At one point, we ended up at Club Frog in Charing Cross Road. This, in fact, was what persuaded us to get the hell out of Dodge and retire to my flat. So many barely legal, barely clothed young ladies, though. A girl who looks like Vanessa Paradis on Rohypnol taps me woozily on the shoulder.

“I really like this,” she says. I realise I’m still wearing my small flashing light down the back of my shirt.

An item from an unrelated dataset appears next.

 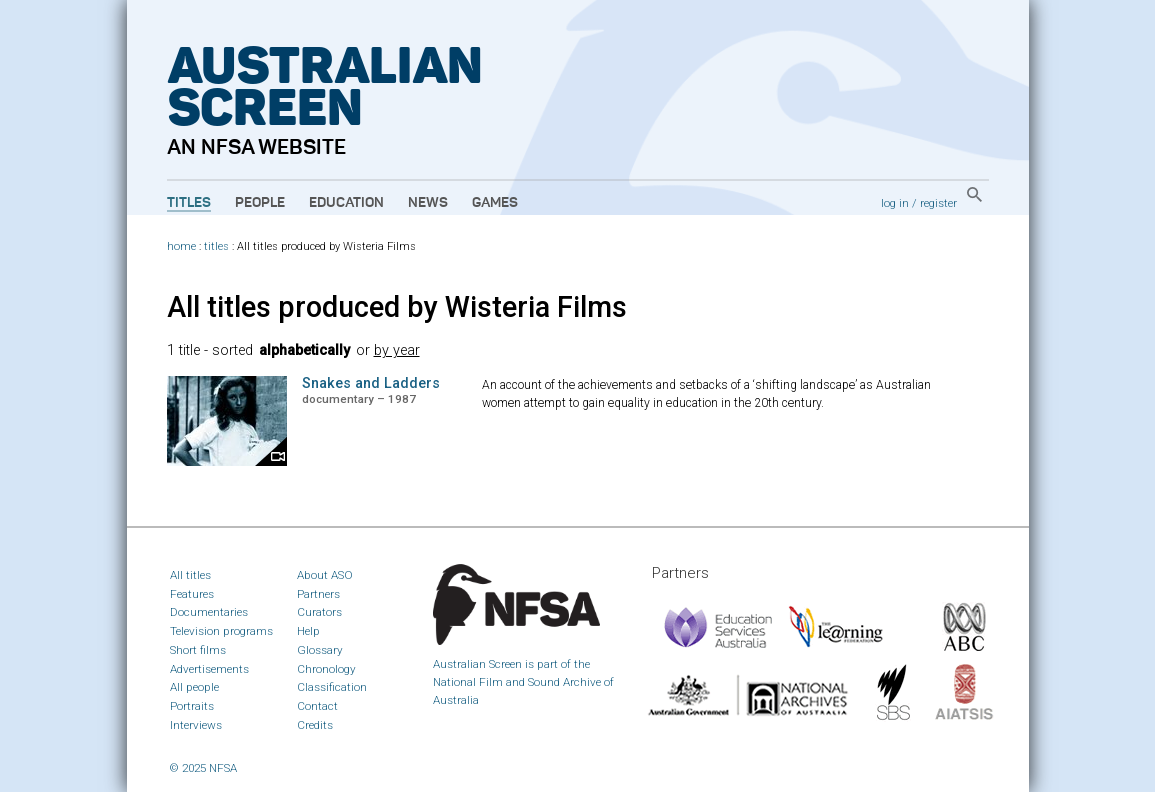 What do you see at coordinates (181, 246) in the screenshot?
I see `home` at bounding box center [181, 246].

We were all given one when we arrived at the pub for the big party earlier. (“Look, this Chinese man came into the pub while I was setting up, he was selling all these flashing things, I was pissed,” said the best man. “What did you think was going to happen?”) Mine is green.

She starts lifting up my shirt to get a closer look at the light. “Take it,” I say, removing it from my neck before any of this gets too weird.

“Really?” she says, unable even to focus on the flashing green bulb in front of her. “I love you.” And she puts it round her neck as she weaves unsteadily away. Drugs, eh?
webofevil: (Default)
Your handy moose/elk ready reckoner:


1. What the US (and Canada) call a moose:


 
... the Norwegians (and Swedes, Danes, half of Finland etc) call an elk.
 
 
2. What the US (and Canada) call an elk:


 
... God knows what the Scandinavians call that.

Incidentally, the Latin name for the so-called “moose” is alces alces—from which the animal will surely have derived its TRUE name, “Elk”. It's not called moosus moosus, is it? Thus the Scandinavians win.